Bank of America Corp.'s deal for Merrill Lynch & Co. Inc. would not seem to impose severe penalties on the seller if its shareholders fail to give the green light.

There has not been a shareholder revolt at Merrill, but there has been some chatter on trading desks, especially in light of the government's proposed bailout.

"We think Merrill holders may be less interested in seeing this deal happen," Glenn Schorr, a UBS AG analyst, wrote in a research note issued this week.

Marc Pado, U.S. market strategist for Cantor Fitzgerald LP, asked: "What if the package offered by the government is such that … [Merrill] looks at it and decides they never needed to be bailed and should remain stand-alone?"

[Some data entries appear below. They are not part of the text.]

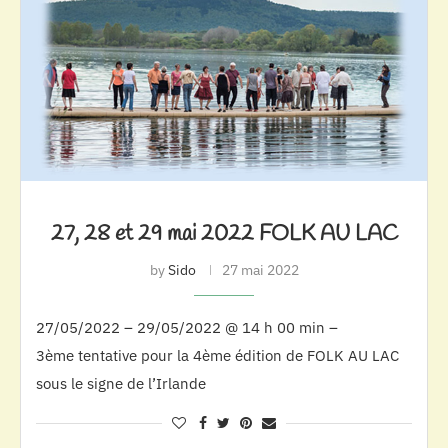
27, 28 et 29 mai 2022 FOLK AU LAC
by
Sido
27 mai 2022
27/05/2022 – 29/05/2022 @ 14 h 00 min –
3ème tentative pour la 4ème édition de FOLK AU LAC
sous le signe de l’Irlande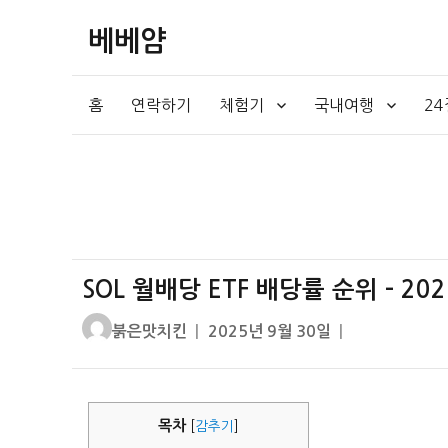
베베얌
홈
연락하기
체험기
국내여행
2
SOL 월배당 ETF 배당률 순위 – 20
글
작
붉은맛치킨
2025년 9월 30일
쓴
성
이
일
자
목차
[
감추기
]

B of A agreed last week to purchase Merrill for $50 billion of stock. The Charlotte company would pay the equivalent of $29 a share, or a 70% premiums over Merrill's closing price Sept. 12.

The financial landscape has changed drastically since the deal was signed. Lehman Brothers filed for bankruptcy protection and sold its broker-dealer unit to Barclays PLC. Also, Goldman Sachs Group Inc. and Morgan Stanley have become banking companies and are regulated by the government, and both companies have secured large capital infusions.

If the Merrill deal failed, the agreement states, Merrill would grant B of A a binding option to purchase, "under certain circumstances, up to 19.9% of its outstanding common shares at a price, subject to certain adjustments, of $17.05 per share."

Still, Mr. Pado said canceling the deal would be more difficult than traders may think. For one thing, if Merrill backed out, it would come under much of the same trading pressure on Wall Street as before, and it still could not survive in the same structure as it was a week ago, he said.

The deal is expected to close in the first quarter.